What needs to be done
I would like the lines below, from the one with "有自主知识产权的线上数据传输平台，可实" through the one with "in Erkelenz gemeldet sind.", copied exactly and without any pictures.

-------- Information supplied --------

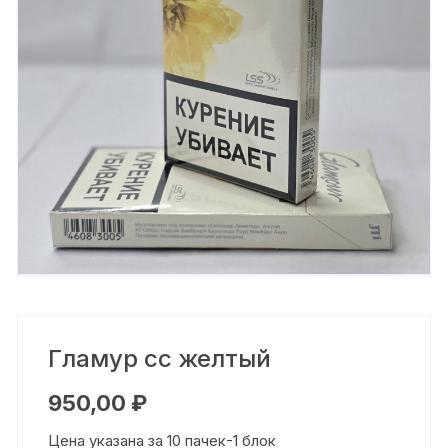
Гламур сс желтый
950,00
₽
Цена указана за 10 пачек-1 блок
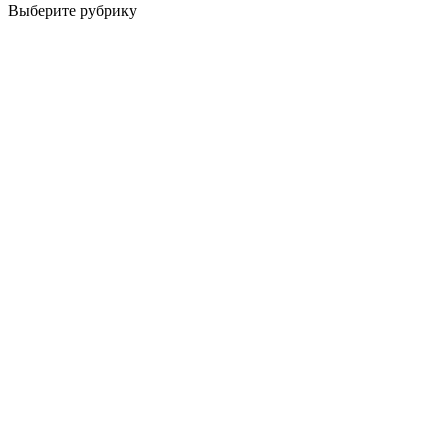
Выберите рубрику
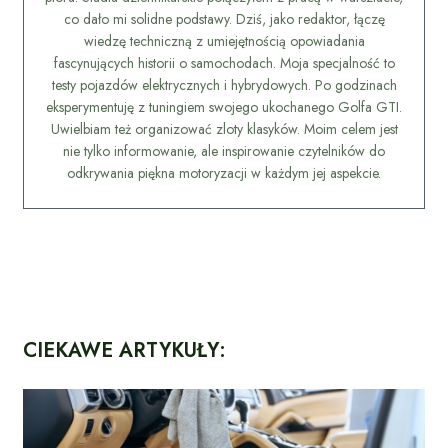
co dało mi solidne podstawy. Dziś, jako redaktor, łączę
wiedzę techniczną z umiejętnością opowiadania
fascynujących historii o samochodach. Moja specjalność to
testy pojazdów elektrycznych i hybrydowych. Po godzinach
eksperymentuję z tuningiem swojego ukochanego Golfa GTI.
Uwielbiam też organizować zloty klasyków. Moim celem jest
nie tylko informowanie, ale inspirowanie czytelników do
odkrywania piękna motoryzacji w każdym jej aspekcie.
CIEKAWE ARTYKUŁY:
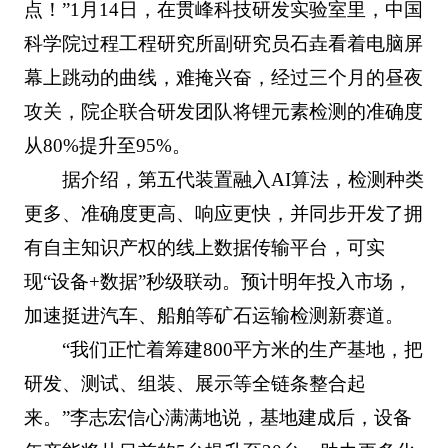
点！”1月14日，在贯峰科技研发实验室里，中国
科学院过程工程研究所副研究员石垚看着电脑屏
幕上跳动的曲线，难掩兴奋，经过三个月的昼夜
攻关，院企联合研发团队将锂元素检测的准确度
从80%提升至95%。
据介绍，第五代装置融入AI算法，检测种类
更多、准确度更高、响应更快，并同步开发了拥
有自主知识产权的线上数据传输平台，可实
现“设备+数据”秒级联动。预计明年投入市场，
加速挺进汽车、船舶等矿石运输检测新赛道。
“我们正忙着筹建800平方米的生产基地，把
研发、测试、组装、展示等全链条整合起
来。”李志宏信心满满地说，基地建成后，设备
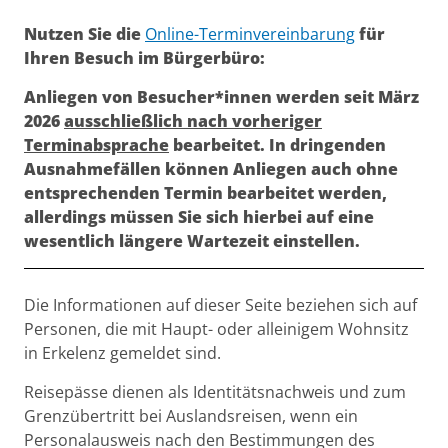
Kurzbeschreibung
Nutzen Sie die
Online-Terminvereinbarung
für
Ihren Besuch im Bürgerbüro:
Anliegen von Besucher*innen werden seit März
2026
ausschließlich nach vorheriger
Terminabsprache
bearbeitet. In dringenden
Ausnahmefällen können Anliegen auch ohne
entsprechenden Termin bearbeitet werden,
allerdings müssen Sie sich hierbei auf eine
wesentlich längere Wartezeit einstellen.
Beschreibung
Die Informationen auf dieser Seite beziehen sich auf
Personen, die mit Haupt- oder alleinigem Wohnsitz
in Erkelenz gemeldet sind.
Reisepässe dienen als Identitätsnachweis und zum
Grenzübertritt bei Auslandsreisen, wenn ein
Personalausweis nach den Bestimmungen des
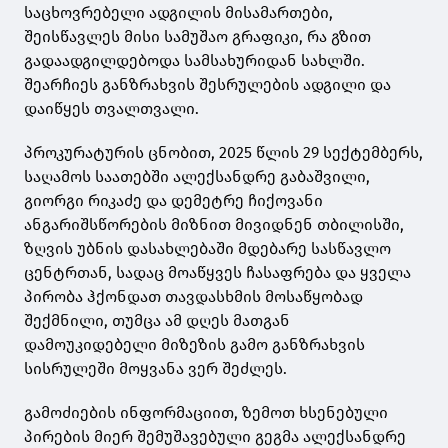
საცხოვრებელი ადგილის მისამართები,
შეისწავლეს მისი სამუშაო გრაფიკი, რა გზით
გადაადგილდებოდა სამსახურიდან სახლში.
შეარჩიეს განზრახვის შესრულების ადგილი და
დაიწყეს თვალთვალი.
პროკურატურის ცნობით, 2025 წლის 29 სექტემბერს,
საღამოს საათებში ალექსანდრე გაბაშვილი,
გიორგი რიკაძე და დემეტრე ჩიქოვანი
ანგარიშსწორების მიზნით მივიდნენ თბილისში,
ზღვის უბნის დასახლებაში მდებარე სასწავლო
ცენტრთან, სადაც მოაწყვეს ჩასაფრება და ყველა
პირობა ჰქონდათ თავდასხმის მოსაწყობად
შექმნილი, თუმცა ამ დღეს მათგან
დამოუკიდებელი მიზეზის გამო განზრახვის
სისრულეში მოყვანა ვერ შეძლეს.
გამოძიების ინფორმაციით, ზემოთ ხსენებული
პირების მიერ შემუშავებული გეგმა ალექსანდრე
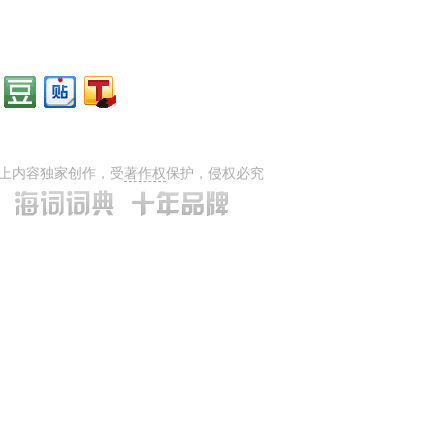
上内容独家创作，受
著作权
保护，侵权必究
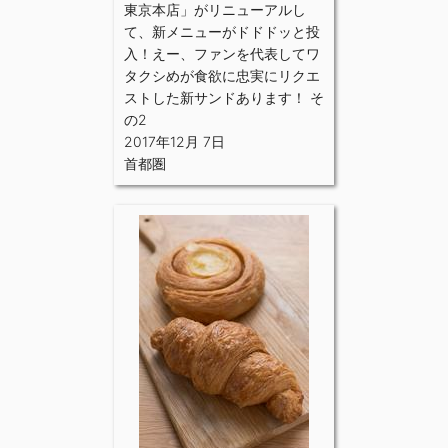
東京本店」がリニューアルし
て、新メニューがドドドッと投
入！えー、ファンを代表してワ
タクシめが食欲に忠実にリクエ
ストした新サンドあります！ そ
の2
2017年12月 7日
首都圏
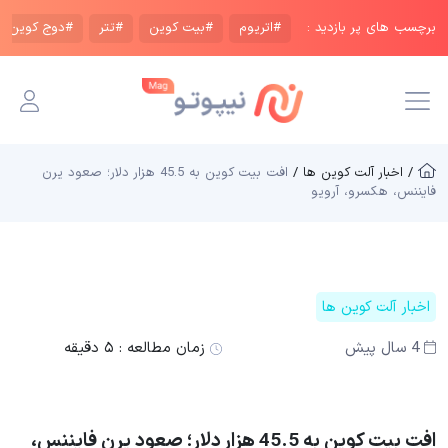
برچسب های پر بازدید :
#اتریوم
#بیت کوین
#تتر
#دوج کوین
/ اخبار آلت کوین ها /
افت بیت کوین به 45.5 هزار دلار؛ صعود یرن
فایننس، هکسرو، آرویو
اخبار آلت کوین ها
4 سال پیش
زمان مطالعه :
۵ دقیقه
افت بیت کوین به 45.5 هزار دلار؛ صعود یرن فایننس،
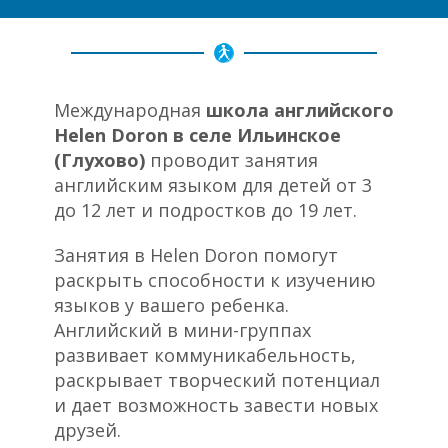
Международная
школа английского
Helen Doron в селе Ильинское
(Глухово)
проводит занятия
английским языком для детей от 3
до 12 лет и подростков до 19 лет.
Занятия в Helen Doron помогут
раскрыть способности к изучению
языков у вашего ребенка.
Английский в мини-группах
развивает коммуникабельность,
раскрывает творческий потенциал
и дает возможность завести новых
друзей.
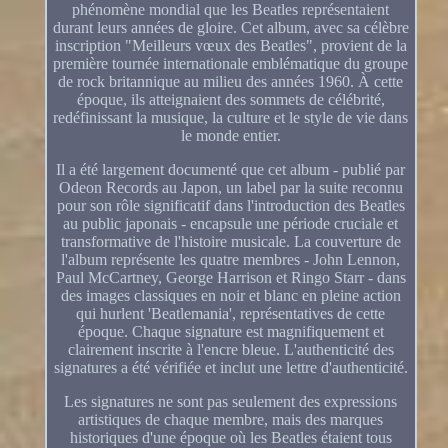
phénomène mondial que les Beatles représentaient
durant leurs années de gloire. Cet album, avec sa célèbre
inscription "Meilleurs vœux des Beatles", provient de la
première tournée internationale emblématique du groupe
de rock britannique au milieu des années 1960. À cette
époque, ils atteignaient des sommets de célébrité,
redéfinissant la musique, la culture et le style de vie dans
le monde entier.
Il a été largement documenté que cet album - publié par
Odeon Records au Japon, un label par la suite reconnu
pour son rôle significatif dans l'introduction des Beatles
au public japonais - encapsule une période cruciale et
transformative de l'histoire musicale. La couverture de
l'album représente les quatre membres - John Lennon,
Paul McCartney, George Harrison et Ringo Starr - dans
des images classiques en noir et blanc en pleine action
qui hurlent 'Beatlemania', représentatives de cette
époque. Chaque signature est magnifiquement et
clairement inscrite à l'encre bleue. L'authenticité des
signatures a été vérifiée et inclut une lettre d'authenticité.
Les signatures ne sont pas seulement des expressions
artistiques de chaque membre, mais des marques
historiques d'une époque où les Beatles étaient tous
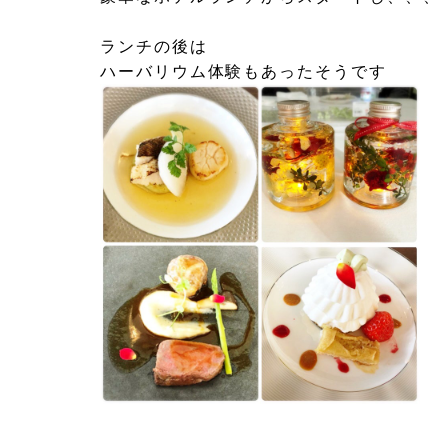
ランチの後は
ハーバリウム体験もあったそうです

--------

Response to the task
有自主知识产权的线上数据传输平台，可实
现“设备+数据”秒级联动。预计明年投入市场，
加速挺进汽车、船舶等矿石运输检测新赛道。
“我们正忙着筹建800平方米的生产基地，把
研发、测试、组装、展示等全链条整合起
来。”李志宏信心满满地说，基地建成后，设备
Kurzbeschreibung
Nutzen Sie die
Online-Terminvereinbarung
für
Ihren Besuch im Bürgerbüro:
Anliegen von Besucher*innen werden seit März
2026
ausschließlich nach vorheriger
Terminabsprache
bearbeitet. In dringenden
Ausnahmefällen können Anliegen auch ohne
entsprechenden Termin bearbeitet werden,
allerdings müssen Sie sich hierbei auf eine
wesentlich längere Wartezeit einstellen.
Beschreibung
Die Informationen auf dieser Seite beziehen sich auf
Personen, die mit Haupt- oder alleinigem Wohnsitz
in Erkelenz gemeldet sind.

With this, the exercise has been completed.